X-ray free electron-laser based structural biology: Ilme Schlichting
Structural biology, and in particular scattering-based techniques making use of X-rays and electrons, have provided high-resolution insight in the structure and function of molecules, molecular assemblies, and cells. Despite a lot of advances in instrumentation, radiation damage limits high resolution imaging of biological material using conventional X-ray or electron based approaches and can change in particular redox sensitive cofactors, compromising chemical insight in reaction mechanisms. X-ray free-electron lasers (XFELs) exceed the peak brilliance of conventional synchrotrons by almost 10 billion times. They promise to break the nexus between radiation damage, sample size, and resolution by providing extremely intense femtosecond X-ray pulses that pass the sample before the onset of significant radiation damage. We explore the possibilities and limitations of XFELs for structural biology, in particular for damage free data collection as well as for time-resolved measurements. To this end, several groups within the department join forces in a comprehensive interdisciplinary approach, encompassing theory, instrumentation, data analysis, biochemistry and structural biology to create new technical capabilities and yield new scientific insight.

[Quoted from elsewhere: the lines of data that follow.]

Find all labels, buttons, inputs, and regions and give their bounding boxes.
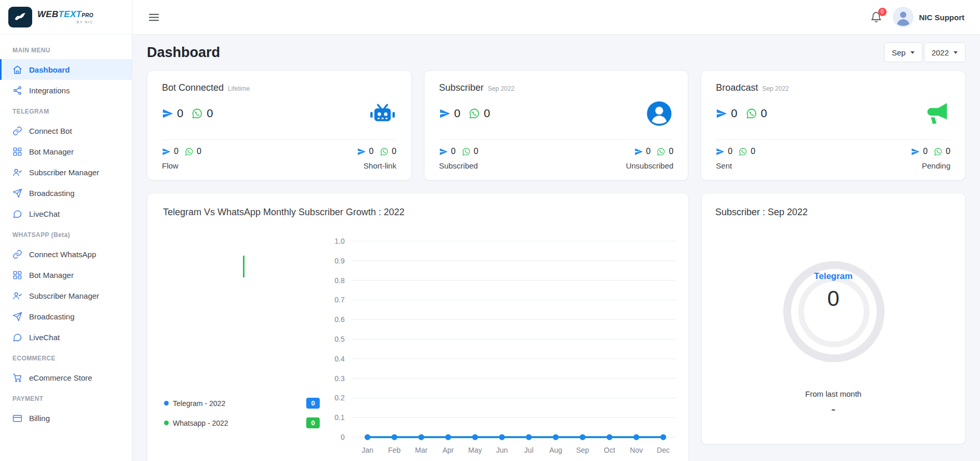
- notifications-button[interactable]: 0: [870, 11, 882, 23]
- svg-text:0.1: 0.1: [335, 413, 345, 422]
- subscribed-telegram-count: 0: [451, 147, 456, 156]
- sidebar-item-bot-manager-whatsapp[interactable]: Bot Manager: [0, 264, 132, 285]
- credit-card-icon: [12, 413, 22, 423]
- shortlink-telegram-count: 0: [369, 147, 374, 156]
- sidebar-item-ecommerce-store[interactable]: eCommerce Store: [0, 367, 132, 388]
- sidebar-nav: MAIN MENU Dashboard Integrations TELEGRA…: [0, 34, 132, 428]
- sent-label: Sent: [716, 161, 755, 170]
- sidebar-item-livechat-whatsapp[interactable]: LiveChat: [0, 327, 132, 347]
- svg-text:0: 0: [341, 433, 345, 441]
- nav-section-main-menu: MAIN MENU: [0, 39, 132, 59]
- sidebar-item-billing[interactable]: Billing: [0, 408, 132, 428]
- telegram-total-badge: 0: [306, 398, 320, 409]
- sidebar-item-broadcasting-whatsapp[interactable]: Broadcasting: [0, 306, 132, 327]
- brand-part-web: WEB: [37, 9, 59, 19]
- sidebar-item-label: LiveChat: [29, 209, 60, 218]
- whatsapp-count: 0: [761, 107, 767, 120]
- card-title: Subscriber: [439, 82, 484, 93]
- shortlink-whatsapp-count: 0: [392, 147, 397, 156]
- month-filter-button[interactable]: Sep: [884, 43, 922, 62]
- page-title: Dashboard: [147, 45, 220, 61]
- svg-text:0.6: 0.6: [335, 315, 345, 324]
- paper-plane-icon: [12, 188, 22, 198]
- sidebar-item-label: Broadcasting: [29, 189, 75, 198]
- telegram-icon: [357, 147, 366, 156]
- sidebar-item-label: Billing: [29, 414, 50, 423]
- sidebar-item-connect-bot[interactable]: Connect Bot: [0, 120, 132, 141]
- telegram-legend-dot: [164, 401, 169, 406]
- sidebar-item-label: Bot Manager: [29, 147, 74, 156]
- svg-text:Apr: Apr: [443, 446, 454, 454]
- app-root: WEBTEXTPRO BY NIC MAIN MENU Dashboard In…: [0, 0, 980, 461]
- svg-text:Sep: Sep: [576, 446, 589, 454]
- whatsapp-icon: [192, 108, 203, 119]
- whatsapp-icon: [469, 108, 480, 119]
- sidebar-item-bot-manager-telegram[interactable]: Bot Manager: [0, 141, 132, 162]
- subscribed-label: Subscribed: [439, 161, 479, 170]
- year-filter-button[interactable]: 2022: [924, 43, 965, 62]
- svg-text:0.8: 0.8: [335, 276, 345, 285]
- shopping-cart-icon: [12, 373, 22, 383]
- avatar: [893, 7, 914, 27]
- brand-logo[interactable]: WEBTEXTPRO BY NIC: [0, 0, 132, 34]
- svg-text:Aug: Aug: [549, 446, 562, 454]
- sidebar-item-dashboard[interactable]: Dashboard: [0, 59, 132, 80]
- card-title: Broadcast: [716, 82, 758, 93]
- telegram-icon: [911, 147, 920, 156]
- whatsapp-icon: [934, 147, 943, 156]
- pending-whatsapp-count: 0: [946, 147, 950, 156]
- telegram-icon: [439, 147, 448, 156]
- sidebar-item-broadcasting-telegram[interactable]: Broadcasting: [0, 183, 132, 203]
- telegram-count: 0: [177, 107, 183, 120]
- unsubscribed-whatsapp-count: 0: [669, 147, 673, 156]
- user-menu[interactable]: NIC Support: [893, 7, 965, 27]
- whatsapp-icon: [657, 147, 665, 156]
- paper-plane-icon: [12, 312, 22, 322]
- sidebar-item-label: Subscriber Manager: [29, 168, 99, 177]
- pending-telegram-count: 0: [923, 147, 928, 156]
- sent-whatsapp-count: 0: [751, 147, 755, 156]
- shortlink-label: Short-link: [363, 161, 396, 170]
- brand-bird-icon: [8, 7, 32, 27]
- topbar-right: 0 NIC Support: [870, 7, 965, 27]
- sidebar-item-label: Integrations: [29, 86, 70, 95]
- svg-text:Nov: Nov: [630, 446, 643, 454]
- svg-text:0.9: 0.9: [335, 257, 345, 265]
- chevron-down-icon: [910, 51, 915, 54]
- megaphone-icon: [922, 100, 950, 128]
- hamburger-menu-icon[interactable]: [148, 11, 160, 23]
- chat-bubble-icon: [12, 209, 22, 219]
- telegram-icon: [439, 108, 451, 119]
- legend-item-telegram[interactable]: Telegram - 2022 0: [164, 398, 320, 409]
- svg-text:1.0: 1.0: [335, 237, 345, 245]
- sidebar-item-connect-whatsapp[interactable]: Connect WhatsApp: [0, 244, 132, 264]
- sidebar-item-label: Bot Manager: [29, 271, 74, 280]
- telegram-icon: [716, 147, 725, 156]
- sidebar-item-subscriber-manager-whatsapp[interactable]: Subscriber Manager: [0, 285, 132, 306]
- svg-text:Jul: Jul: [524, 446, 534, 454]
- legend-item-whatsapp[interactable]: Whatsapp - 2022 0: [164, 417, 320, 428]
- stat-card-bot-connected: Bot Connected Lifetime 0 0: [147, 71, 412, 180]
- lower-row: Telegram Vs WhatsApp Monthly Subscriber …: [147, 193, 965, 461]
- telegram-icon: [162, 108, 173, 119]
- sidebar-item-subscriber-manager-telegram[interactable]: Subscriber Manager: [0, 162, 132, 183]
- sidebar-item-label: LiveChat: [29, 333, 60, 342]
- period-filters: Sep 2022: [884, 43, 965, 62]
- subscribed-whatsapp-count: 0: [474, 147, 479, 156]
- link-icon: [12, 126, 22, 136]
- year-filter-value: 2022: [932, 48, 949, 57]
- main-area: 0 NIC Support Dashboard Sep 2022: [132, 0, 980, 461]
- sidebar-item-label: Subscriber Manager: [29, 291, 99, 300]
- svg-text:Jun: Jun: [496, 446, 508, 454]
- card-subtitle: Lifetime: [228, 85, 250, 92]
- donut-center: Telegram 0: [702, 271, 965, 311]
- telegram-count: 0: [454, 107, 460, 120]
- sidebar-item-label: eCommerce Store: [29, 373, 92, 382]
- month-filter-value: Sep: [892, 48, 906, 57]
- topbar: 0 NIC Support: [132, 0, 980, 34]
- share-icon: [12, 86, 22, 95]
- robot-icon: [369, 100, 397, 128]
- sidebar-item-integrations[interactable]: Integrations: [0, 80, 132, 101]
- donut-value: 0: [702, 286, 965, 311]
- sidebar-item-livechat-telegram[interactable]: LiveChat: [0, 203, 132, 224]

Our achievements include algorithm development capable of dealing with inhomogeneous samples, resulting in the first three-dimensional reconstruction of a non-crystalline aerosolized single particle, the first high resolution crystal structure determined by serial femtosecond crystallography (SFX) using microcrystals, the first demonstration of de-novo structure determination, and the first ultra-fast time-resolved SFX experiment, revealing the mechanism of how the breaking of a single covalent bond results in large structural changes on sub-picosecond time scales.